- [Aim of the task]
What this exercise requires is a verbatim reproduction of the data below.

(Dataset entries)
+ + + + +

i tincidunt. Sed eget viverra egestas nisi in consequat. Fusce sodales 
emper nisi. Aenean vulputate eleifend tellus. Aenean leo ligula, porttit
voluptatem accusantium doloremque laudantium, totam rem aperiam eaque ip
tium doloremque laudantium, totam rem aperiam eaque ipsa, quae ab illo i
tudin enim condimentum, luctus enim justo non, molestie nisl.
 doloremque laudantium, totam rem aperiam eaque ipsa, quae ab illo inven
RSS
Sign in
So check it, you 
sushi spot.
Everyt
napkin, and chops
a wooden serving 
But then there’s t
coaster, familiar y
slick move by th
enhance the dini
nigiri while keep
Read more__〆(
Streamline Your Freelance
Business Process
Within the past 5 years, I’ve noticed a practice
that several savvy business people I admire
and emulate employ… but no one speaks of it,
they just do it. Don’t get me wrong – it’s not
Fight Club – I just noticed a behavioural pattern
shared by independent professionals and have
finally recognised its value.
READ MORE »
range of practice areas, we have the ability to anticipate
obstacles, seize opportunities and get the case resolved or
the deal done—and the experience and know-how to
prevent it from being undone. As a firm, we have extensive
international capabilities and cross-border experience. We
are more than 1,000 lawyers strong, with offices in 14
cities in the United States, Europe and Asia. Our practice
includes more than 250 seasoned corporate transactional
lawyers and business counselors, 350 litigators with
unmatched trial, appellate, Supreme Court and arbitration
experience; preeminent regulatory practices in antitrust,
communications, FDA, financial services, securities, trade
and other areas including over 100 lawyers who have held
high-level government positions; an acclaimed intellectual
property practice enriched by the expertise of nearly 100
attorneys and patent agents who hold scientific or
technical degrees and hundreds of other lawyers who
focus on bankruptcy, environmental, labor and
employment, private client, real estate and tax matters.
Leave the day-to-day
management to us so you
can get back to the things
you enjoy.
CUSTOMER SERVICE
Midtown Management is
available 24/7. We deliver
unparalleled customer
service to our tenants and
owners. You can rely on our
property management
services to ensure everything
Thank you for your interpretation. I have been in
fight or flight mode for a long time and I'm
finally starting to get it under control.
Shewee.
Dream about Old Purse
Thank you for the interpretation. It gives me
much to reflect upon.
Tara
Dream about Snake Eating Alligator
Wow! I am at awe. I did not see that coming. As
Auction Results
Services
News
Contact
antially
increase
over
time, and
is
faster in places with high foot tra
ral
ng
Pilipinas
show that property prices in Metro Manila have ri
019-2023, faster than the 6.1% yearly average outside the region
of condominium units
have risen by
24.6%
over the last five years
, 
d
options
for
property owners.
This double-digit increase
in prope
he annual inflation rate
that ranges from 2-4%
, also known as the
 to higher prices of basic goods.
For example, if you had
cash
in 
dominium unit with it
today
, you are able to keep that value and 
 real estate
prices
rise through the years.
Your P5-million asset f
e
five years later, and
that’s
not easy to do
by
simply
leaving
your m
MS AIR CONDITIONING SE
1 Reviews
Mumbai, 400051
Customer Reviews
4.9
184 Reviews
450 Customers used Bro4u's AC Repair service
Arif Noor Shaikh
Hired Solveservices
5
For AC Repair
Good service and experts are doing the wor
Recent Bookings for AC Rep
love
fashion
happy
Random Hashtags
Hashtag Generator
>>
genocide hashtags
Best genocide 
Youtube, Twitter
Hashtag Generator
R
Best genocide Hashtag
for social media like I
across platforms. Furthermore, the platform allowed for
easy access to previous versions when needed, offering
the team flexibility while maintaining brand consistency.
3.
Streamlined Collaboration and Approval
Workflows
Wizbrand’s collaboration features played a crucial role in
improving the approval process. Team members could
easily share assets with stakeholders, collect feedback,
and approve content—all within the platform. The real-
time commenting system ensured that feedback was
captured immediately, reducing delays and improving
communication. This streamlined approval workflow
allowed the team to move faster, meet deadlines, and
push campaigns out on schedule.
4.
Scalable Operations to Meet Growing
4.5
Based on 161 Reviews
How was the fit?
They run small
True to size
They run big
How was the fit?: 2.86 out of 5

+ + + + +

- [Exercise result]
i tincidunt. Sed eget viverra egestas nisi in consequat. Fusce sodales 
emper nisi. Aenean vulputate eleifend tellus. Aenean leo ligula, porttit
voluptatem accusantium doloremque laudantium, totam rem aperiam eaque ip
tium doloremque laudantium, totam rem aperiam eaque ipsa, quae ab illo i
tudin enim condimentum, luctus enim justo non, molestie nisl.
 doloremque laudantium, totam rem aperiam eaque ipsa, quae ab illo inven
RSS
Sign in
So check it, you 
sushi spot.
Everyt
napkin, and chops
a wooden serving 
But then there’s t
coaster, familiar y
slick move by th
enhance the dini
nigiri while keep
Read more__〆(
Streamline Your Freelance
Business Process
Within the past 5 years, I’ve noticed a practice
that several savvy business people I admire
and emulate employ… but no one speaks of it,
they just do it. Don’t get me wrong – it’s not
Fight Club – I just noticed a behavioural pattern
shared by independent professionals and have
finally recognised its value.
READ MORE »
range of practice areas, we have the ability to anticipate
obstacles, seize opportunities and get the case resolved or
the deal done—and the experience and know-how to
prevent it from being undone. As a firm, we have extensive
international capabilities and cross-border experience. We
are more than 1,000 lawyers strong, with offices in 14
cities in the United States, Europe and Asia. Our practice
includes more than 250 seasoned corporate transactional
lawyers and business counselors, 350 litigators with
unmatched trial, appellate, Supreme Court and arbitration
experience; preeminent regulatory practices in antitrust,
communications, FDA, financial services, securities, trade
and other areas including over 100 lawyers who have held
high-level government positions; an acclaimed intellectual
property practice enriched by the expertise of nearly 100
attorneys and patent agents who hold scientific or
technical degrees and hundreds of other lawyers who
focus on bankruptcy, environmental, labor and
employment, private client, real estate and tax matters.
Leave the day-to-day
management to us so you
can get back to the things
you enjoy.
CUSTOMER SERVICE
Midtown Management is
available 24/7. We deliver
unparalleled customer
service to our tenants and
owners. You can rely on our
property management
services to ensure everything
Thank you for your interpretation. I have been in
fight or flight mode for a long time and I'm
finally starting to get it under control.
Shewee.
Dream about Old Purse
Thank you for the interpretation. It gives me
much to reflect upon.
Tara
Dream about Snake Eating Alligator
Wow! I am at awe. I did not see that coming. As
Auction Results
Services
News
Contact
antially
increase
over
time, and
is
faster in places with high foot tra
ral
ng
Pilipinas
show that property prices in Metro Manila have ri
019-2023, faster than the 6.1% yearly average outside the region
of condominium units
have risen by
24.6%
over the last five years
, 
d
options
for
property owners.
This double-digit increase
in prope
he annual inflation rate
that ranges from 2-4%
, also known as the
 to higher prices of basic goods.
For example, if you had
cash
in 
dominium unit with it
today
, you are able to keep that value and 
 real estate
prices
rise through the years.
Your P5-million asset f
e
five years later, and
that’s
not easy to do
by
simply
leaving
your m
MS AIR CONDITIONING SE
1 Reviews
Mumbai, 400051
Customer Reviews
4.9
184 Reviews
450 Customers used Bro4u's AC Repair service
Arif Noor Shaikh
Hired Solveservices
5
For AC Repair
Good service and experts are doing the wor
Recent Bookings for AC Rep
love
fashion
happy
Random Hashtags
Hashtag Generator
>>
genocide hashtags
Best genocide 
Youtube, Twitter
Hashtag Generator
R
Best genocide Hashtag
for social media like I
across platforms. Furthermore, the platform allowed for
easy access to previous versions when needed, offering
the team flexibility while maintaining brand consistency.
3.
Streamlined Collaboration and Approval
Workflows
Wizbrand’s collaboration features played a crucial role in
improving the approval process. Team members could
easily share assets with stakeholders, collect feedback,
and approve content—all within the platform. The real-
time commenting system ensured that feedback was
captured immediately, reducing delays and improving
communication. This streamlined approval workflow
allowed the team to move faster, meet deadlines, and
push campaigns out on schedule.
4.
Scalable Operations to Meet Growing
4.5
Based on 161 Reviews
How was the fit?
They run small
True to size
They run big
How was the fit?: 2.86 out of 5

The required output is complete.